__PROBLEM REQUIREMENTS__
In this exercise, the entries below include pictures. Repeat exactly the lines from the line with "also establishes a" to the line with "Any Language! ⋟", including both, but without the pictures.
◇ ◇ ◇
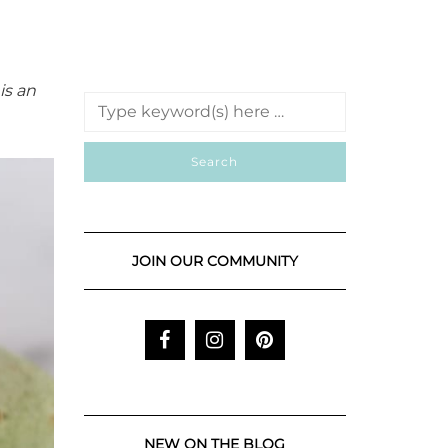
is an
JOIN OUR COMMUNITY
NEW ON THE BLOG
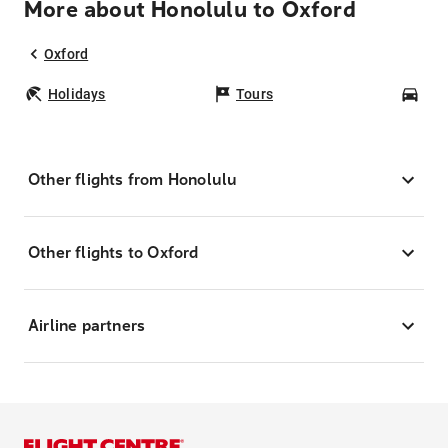
More about Honolulu to Oxford
Oxford
Holidays
Tours
Car
Other flights from Honolulu
Other flights to Oxford
Airline partners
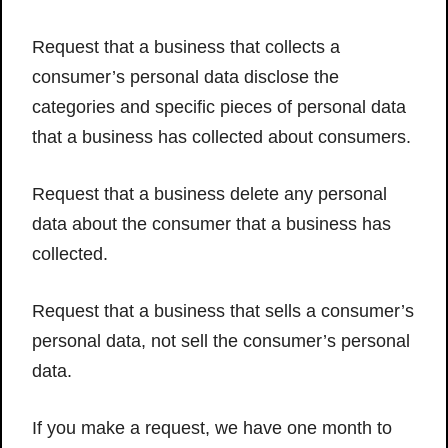
Request that a business that collects a
consumer’s personal data disclose the
categories and specific pieces of personal data
that a business has collected about consumers.
Request that a business delete any personal
data about the consumer that a business has
collected.
Request that a business that sells a consumer’s
personal data, not sell the consumer’s personal
data.
If you make a request, we have one month to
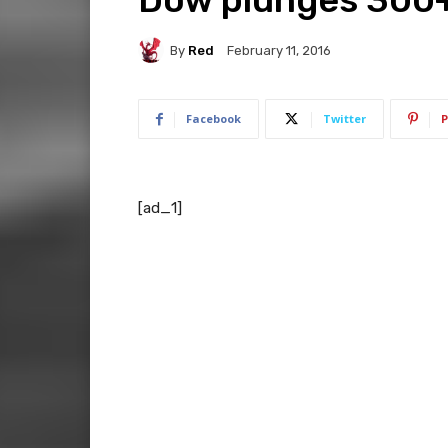
By
Red
February 11, 2016
Facebook
Twitter
P
[ad_1]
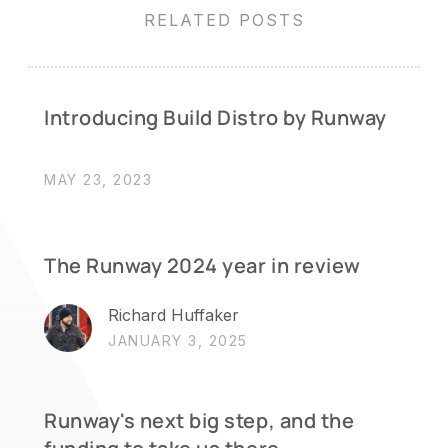
RELATED POSTS
Introducing Build Distro by Runway
MAY 23, 2023
The Runway 2024 year in review
Richard Huffaker
JANUARY 3, 2025
Runway's next big step, and the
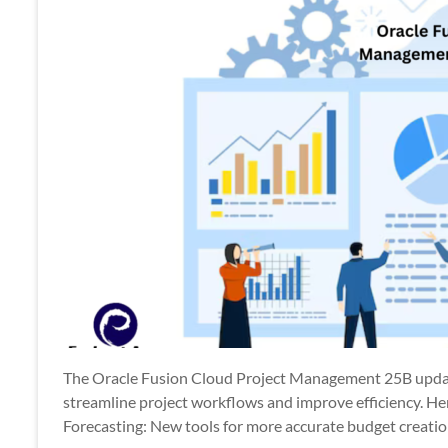
The Oracle Fusion Cloud Project Management 25B updat
streamline project workflows and improve efficiency. H
Forecasting: New tools for more accurate budget creatio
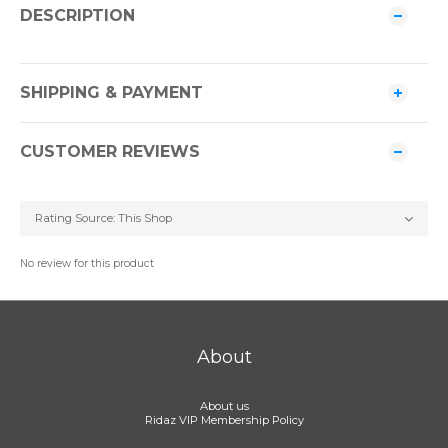
DESCRIPTION
SHIPPING & PAYMENT
CUSTOMER REVIEWS
No review for this product
About
About us
Ridaz VIP Membership Policy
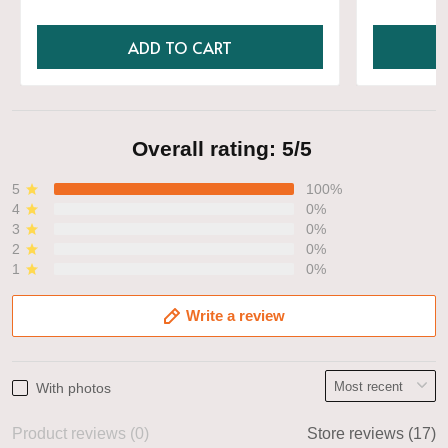
ADD TO CART
Overall rating: 5/5
5
100%
4
0%
3
0%
2
0%
1
0%
Write a review
With photos
Product reviews (0)
Store reviews (17)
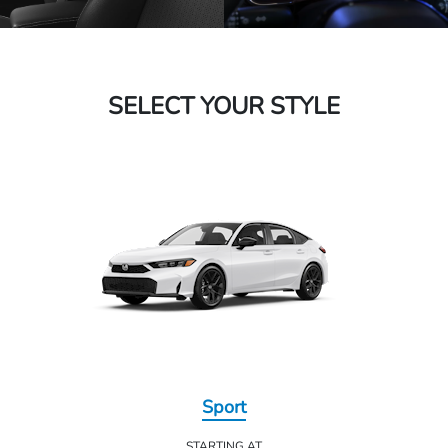
SELECT YOUR STYLE
Sport
STARTING AT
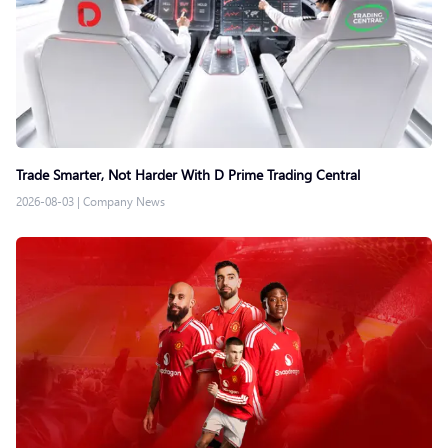
Trade Smarter, Not Harder With D Prime Trading Central
2026-08-03
|
Company News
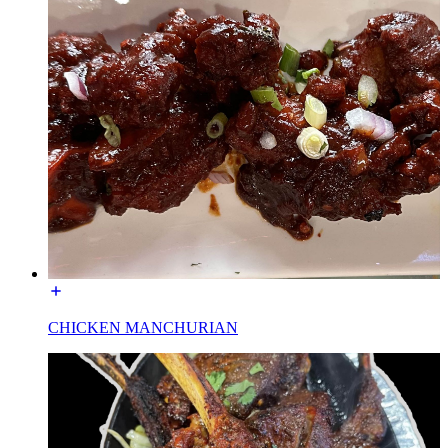
CHICKEN MANCHURIAN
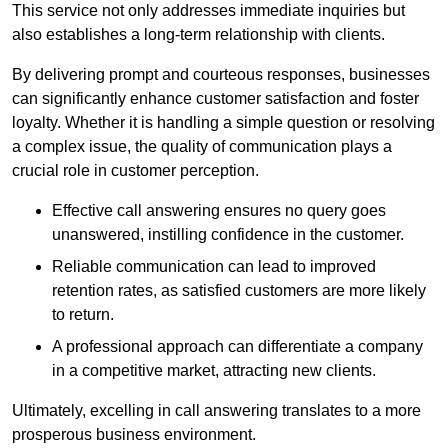
This service not only addresses immediate inquiries but
also establishes a long-term relationship with clients.
By delivering prompt and courteous responses, businesses
can significantly enhance customer satisfaction and foster
loyalty. Whether it is handling a simple question or resolving
a complex issue, the quality of communication plays a
crucial role in customer perception.
Effective call answering ensures no query goes
unanswered, instilling confidence in the customer.
Reliable communication can lead to improved
retention rates, as satisfied customers are more likely
to return.
A professional approach can differentiate a company
in a competitive market, attracting new clients.
Ultimately, excelling in call answering translates to a more
prosperous business environment.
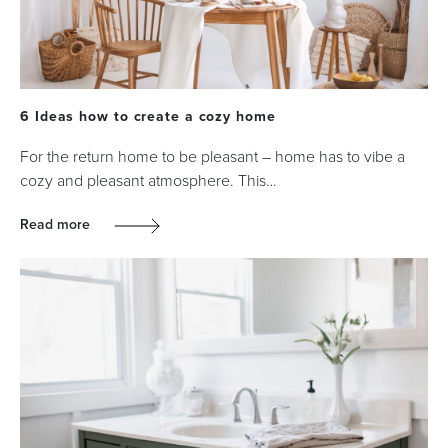
6 Ideas how to create a cozy home
For the return home to be pleasant – home has to vibe a
cozy and pleasant atmosphere. This…
Read more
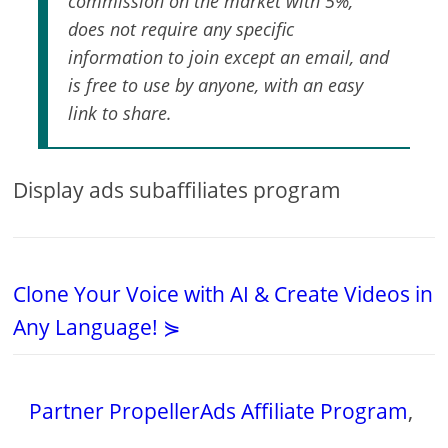
commission on the market with 5%,
does not require any specific
information to join except an email, and
is free to use by anyone, with an easy
link to share.
Display ads subaffiliates program
Clone Your Voice with AI & Create Videos in
Any Language! ⋟
Partner PropellerAds Affiliate Program
,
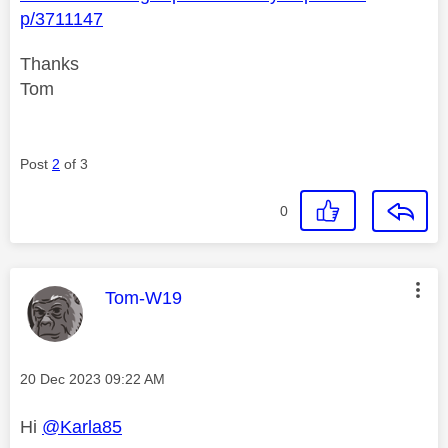
p/3711147
Thanks
Tom
Post
2
of 3
0
This message was authored by:
Tom-W19
Message posted on
‎20 Dec 2023
09:22 AM
Hi
@Karla85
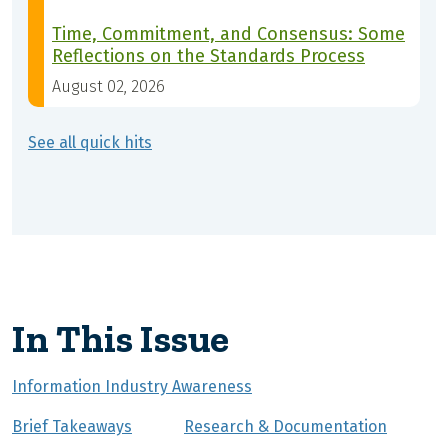
Time, Commitment, and Consensus: Some
Reflections on the Standards Process
August 02, 2026
See all quick hits
In This Issue
Information Industry Awareness
Brief Takeaways
Research & Documentation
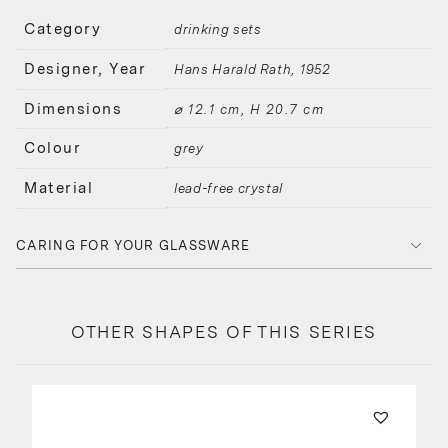
Category
drinking sets
Designer, Year
Hans Harald Rath
1952
Dimensions
⌀ 12.1 cm, H 20.7 cm
Colour
grey
Material
lead-free crystal
CARING FOR YOUR GLASSWARE
OTHER SHAPES OF THIS SERIES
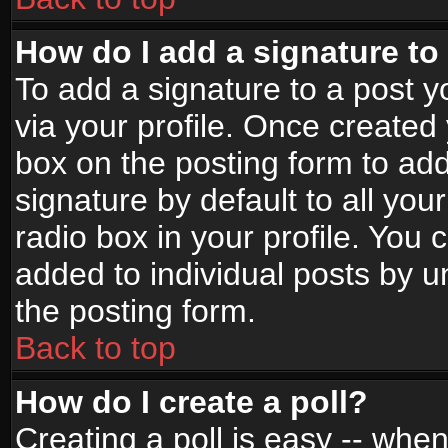
How do I add a signature to
To add a signature to a post yo
via your profile. Once create
box on the posting form to ad
signature by default to all yo
radio box in your profile. You 
added to individual posts by 
the posting form.
Back to top
How do I create a poll?
Creating a poll is easy -- when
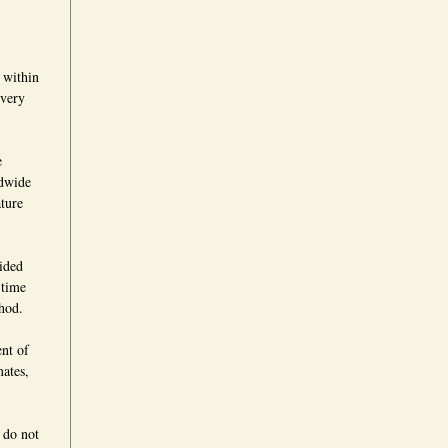
 within
ivery
e
ldwide
ture
vided
 time
hod.
ent of
mates,
 do not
◇ ◇ ◇
__YOUR RESPONSE__
also establishes a long-term relationship with clients.
By delivering prompt and courteous responses, businesses
can significantly enhance customer satisfaction and foster
loyalty. Whether it is handling a simple question or resolving
a complex issue, the quality of communication plays a
crucial role in customer perception.
Effective call answering ensures no query goes
unanswered, instilling confidence in the customer.
Reliable communication can lead to improved
retention rates, as satisfied customers are more likely
to return.
A professional approach can differentiate a company
in a competitive market, attracting new clients.
Ultimately, excelling in call answering translates to a more
prosperous business environment.
6 Ideas how to create a cozy home
For the return home to be pleasant – home has to vibe a
cozy and pleasant atmosphere. This…
Read more
commission on the market with 5%,
does not require any specific
information to join except an email, and
is free to use by anyone, with an easy
link to share.
Display ads subaffiliates program
Clone Your Voice with AI & Create Videos in
Any Language! ⋟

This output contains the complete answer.